(TASK INPUTS)

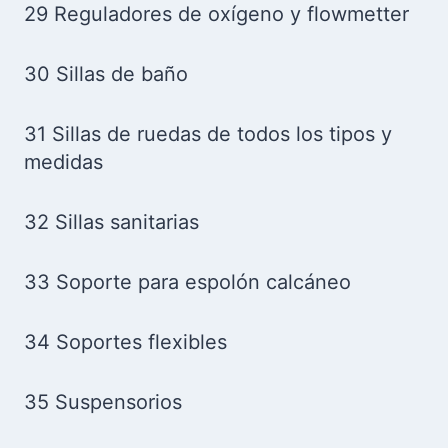
29 Reguladores de oxígeno y flowmetter
30 Sillas de baño
31 Sillas de ruedas de todos los tipos y
medidas
32 Sillas sanitarias
33 Soporte para espolón calcáneo
34 Soportes flexibles
35 Suspensorios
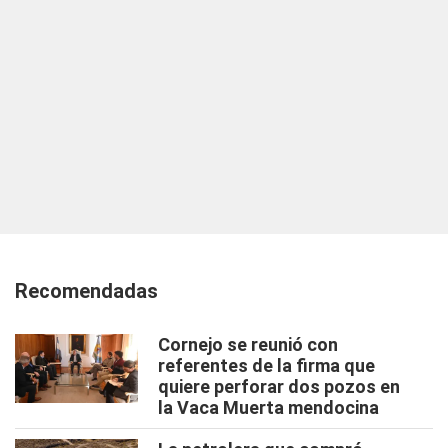
Recomendadas
Cornejo se reunió con
referentes de la firma que
quiere perforar dos pozos en
la Vaca Muerta mendocina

(End TASK INPUTS)

* WHAT TO WORK ON:
Everything in the material above must be repeated exactly, apart from its pictures.

* THE COMPLETED TASK:
29 Reguladores de oxígeno y flowmetter
30 Sillas de baño
31 Sillas de ruedas de todos los tipos y
medidas
32 Sillas sanitarias
33 Soporte para espolón calcáneo
34 Soportes flexibles
35 Suspensorios
Recomendadas
Cornejo se reunió con
referentes de la firma que
quiere perforar dos pozos en
la Vaca Muerta mendocina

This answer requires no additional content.